A Lodi teenager learned Thursday that such things are real, and that they require handcuff keys in order to be unlocked.
After using such methods as dish soap for more than an hour to free his thumbs, Ryan Walbridge finally had a friend drive him to the police for help. Officer Leo Ramirez successfully freed the 19-year-old's reddened fingers, much to his relief.
Walbridge found the thumb-cuffs in his garage and said he thought they were a toy, because he'd never imagined they really existed.
Once they locked and he couldn't release them, he resorted to the Internet, where he learned that a handcuff key will work.
Lodi officers don't use the contraptions, and veteran officer Lt. Chris Piombo said he hadn't heard of a department issuing them to officers.

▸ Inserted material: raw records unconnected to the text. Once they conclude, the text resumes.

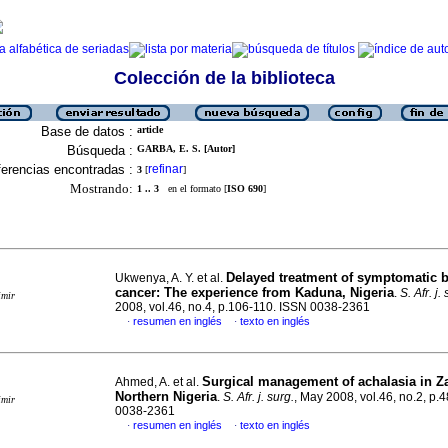
Colección de la biblioteca
Base de datos :
article
Búsqueda :
GARBA, E. S. [Autor]
erencias encontradas :
refinar
3
[
]
Mostrando:
1 .. 3
en el formato [
ISO 690
]
Delayed treatment of symptomatic b
Ukwenya, A. Y. et al.
cancer: The experience from Kaduna, Nigeria
.
S. Afr. j.
imir
2008, vol.46, no.4, p.106-110. ISSN 0038-2361
resumen en inglés
texto en inglés
·
·
Surgical management of achalasia in Za
Ahmed, A. et al.
Northern Nigeria
.
S. Afr. j. surg.
, May 2008, vol.46, no.2, p.
imir
0038-2361
resumen en inglés
texto en inglés
·
·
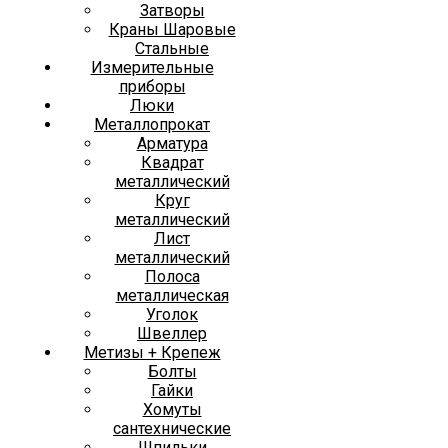
Затворы
Краны Шаровые
Стальные
Измерительные
приборы
Люки
Металлопрокат
Арматура
Квадрат
металлический
Круг
металлический
Лист
металлический
Полоса
металлическая
Уголок
Швеллер
Метизы + Крепеж
Болты
Гайки
Хомуты
сантехнические
Шпильки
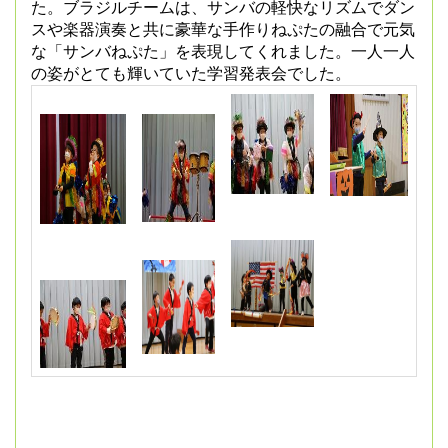
た。ブラジルチームは、サンバの軽快なリズムでダン
スや楽器演奏と共に豪華な手作りねぷたの融合で元気
な「サンバねぷた」を表現してくれました。一人一人
の姿がとても輝いていた学習発表会でした。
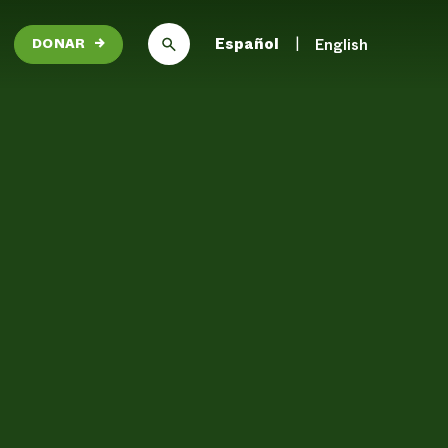
Español
English
DONAR
→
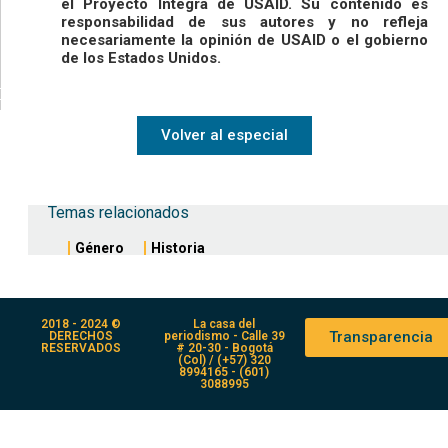
el Proyecto Integra de USAID. Su contenido es
responsabilidad de sus autores y no refleja
necesariamente la opinión de USAID o el gobierno
de los Estados Unidos.
Volver al especial
Temas relacionados
Género
Historia
2018 - 2024 ©
La casa del
Transparencia
DERECHOS
periodismo - Calle 39
RESERVADOS
# 20-30 - Bogotá
(Col) / (+57) 320
8994165 - (601)
3088995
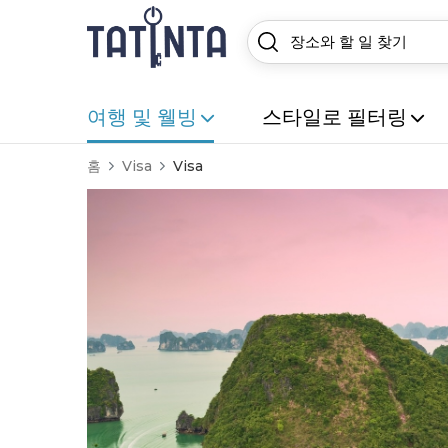
여행 및 웰빙
스타일로 필터링
홈
Visa
Visa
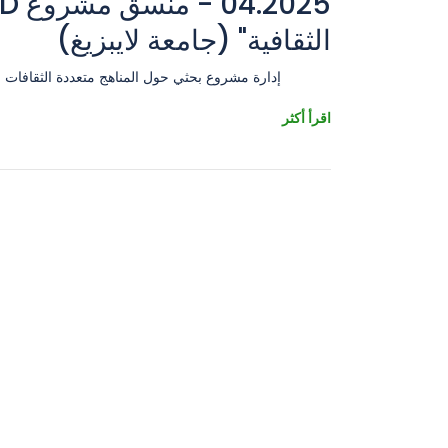
الثقافية" (جامعة لايبزيغ)
إدارة مشروع بحثي حول المناهج متعددة الثقافات في ع
اقرأ أكثر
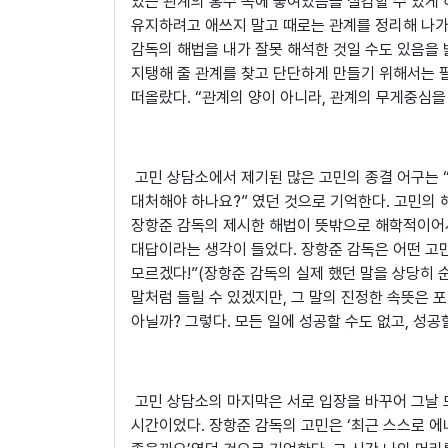
있는 관계의 홍수 속에 놓여있음을 실감할 수 있게 
유지하려고 애쓰지 말고 때로는 관계를 정리해 나가
감독의 해법을 내가 잘못 해석한 것일 수도 있음을 
지탱해 줄 관계를 찾고 단단하게 만들기 위해서는 
떠올랐다. “관계의 양이 아니라, 관계의 무게중심을
고민 상담소에서 제기된 많은 고민의 종결 어구는 “
대처해야 하나요?” 였던 것으로 기억한다. 고민의
장항준 감독의 제시한 해법이 뜻밖으로 해학적이어서
대답이라는 생각이 들었다. 장항준 감독은 어떤 고민
모르겠다!”(장항준 감독의 실제 했던 말을 상당히 순
말처럼 들릴 수 있겠지만, 그 말의 진정한 속뜻은 포
아닐까? 그렇다. 모든 일에 성공할 수도 없고, 성공
고민 상담소의 마지막은 서로 입장을 바꾸어 그날 
시간이었다. 장항준 감독의 고민은 ‘최근 스스로 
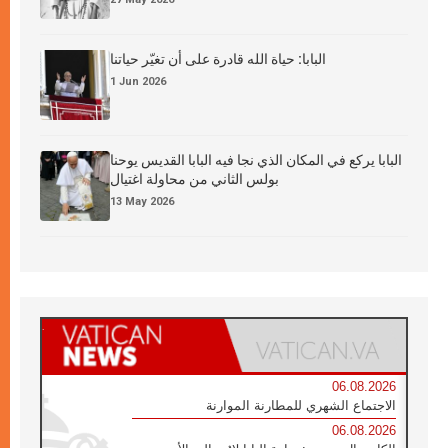
البابا: حياة الله قادرة على أن تغيّر حياتنا
1 Jun 2026
البابا يركع في المكان الذي نجا فيه البابا القديس يوحنا
بولس الثاني من محاولة اغتيال
13 May 2026
06.08.2026
الاجتماع الشهري للمطارنة الموارنة
06.08.2026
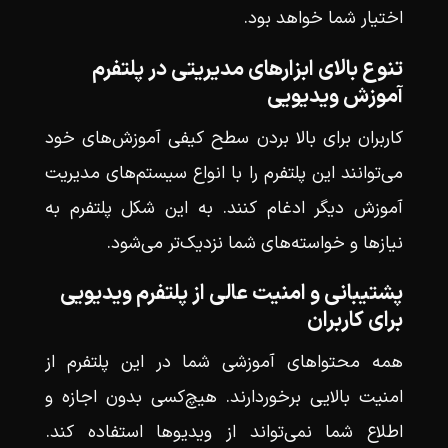
اختیار شما خواهد بود.
تنوع بالای ابزارهای مدیریتی در پلتفرم
آموزش ویدیویی
کاربران برای بالا بردن سطح کیفی آموزش‌های خود
می‌توانند این پلتفرم را با انواع سیستم‌های مدیریت
آموزش دیگر ادغام کنند. به این شکل پلتفرم به
نیازها و خواسته‌های شما نزدیک‌تر می‌شود.
پشتیبانی و امنیت عالی از پلتفرم ویدیویی
برای کاربران
همه محتواهای آموزشی شما در این پلتفرم از
امنیت بالایی برخوردارند. هیچ‌کسی بدون اجازه و
اطلاع شما نمی‌تواند از ویدیوها استفاده کند.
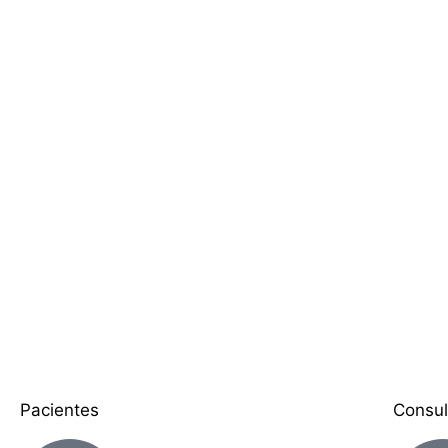
Pacientes
Consul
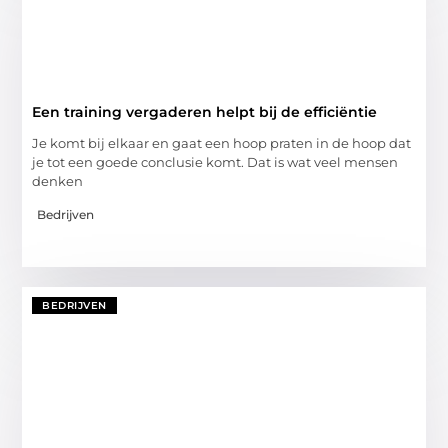
Een training vergaderen helpt bij de efficiëntie
Je komt bij elkaar en gaat een hoop praten in de hoop dat
je tot een goede conclusie komt. Dat is wat veel mensen
denken
Bedrijven
BEDRIJVEN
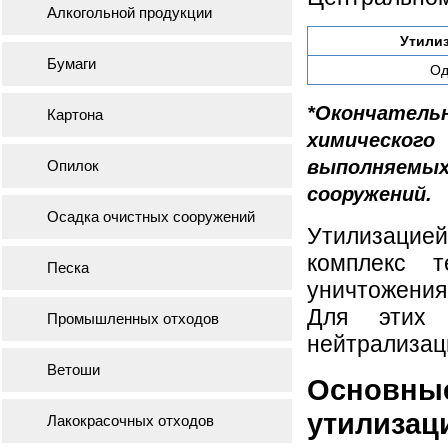
Алкогольной продукции
Утили
Бумаги
Од
*Окончатель
Картона
химическог
выполняем
Опилок
сооружений.
Осадка очистных сооружений
Утилизаци
комплекс т
Песка
уничтожения
Для этих 
Промышленных отходов
нейтрализац
Ветоши
Основные
утилизац
Лакокрасочных отходов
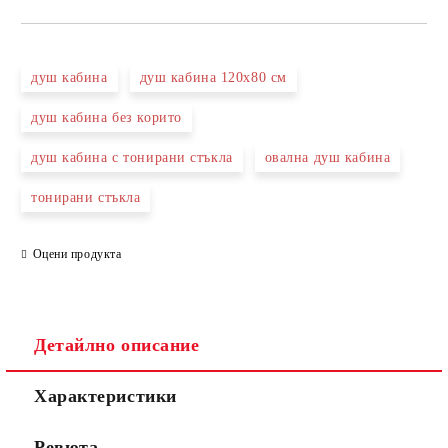
САМО ПОПЪЛНЕТЕ 3 ПОЛЕТА
душ кабина
душ кабина 120х80 см
душ кабина без корито
душ кабина с тонирани стъкла
овална душ кабина
Съгласен съм с
Политиката за лични данни
тонирани стъкла
Ние ще се свържем с вас в рамките на работния ден.
Оцени продукта
Детайлно описание
Характеристики
Ревюта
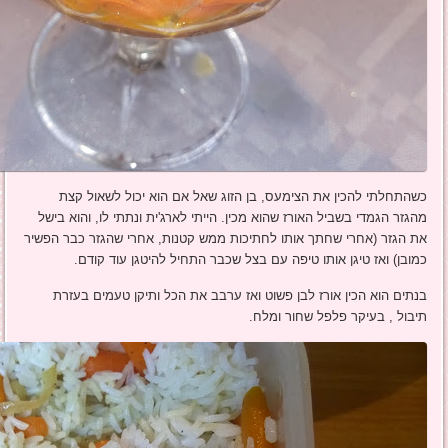
כשהתחלתי להכין את הצימעס, בן הזוג שאל אם הוא יכול לשאול קצת
מהגזר הגמדי בשביל האורז שהוא מכין. הייתי לארג'ית ונתתי לו, והוא בישל
את הגזר (אחרי שחתך אותו לחתיכות ממש קטנות, אחרי שהגזר כבר הפשיר
כמובן) ואז טיגן אותו טיפה עם בצל שכבר התחיל להיטגן עוד קודם.
בנתים הוא הכין אורז לבן פשוט ואז ערבב את הכל ותיקן טעמים בעזרת
תיבול , בעיקר פלפל שחור ומלח.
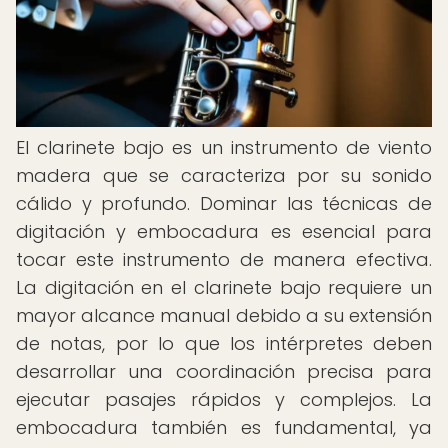
El clarinete bajo es un instrumento de viento
madera que se caracteriza por su sonido
cálido y profundo. Dominar las técnicas de
digitación y embocadura es esencial para
tocar este instrumento de manera efectiva.
La digitación en el clarinete bajo requiere un
mayor alcance manual debido a su extensión
de notas, por lo que los intérpretes deben
desarrollar una coordinación precisa para
ejecutar pasajes rápidos y complejos. La
embocadura también es fundamental, ya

"I don't know who uses them — maybe Oompa Loompas," Piombo said, referring to the wee folk in "Charlie and the Chocolate Factory."
Police do occasionally get called when people — usually youths — lock handcuffs on themselves, thinking they're toys.
An Internet search reveals plenty of websites where thumb-cuffs may be purchased, as well as toecuffs. They run as cheap as $5.35, not counting shipping.
Walbridge, his thumbs finally unshackled, said he'd learned his lesson.
"I'm putting these in the safe, and they're not coming out again," he said.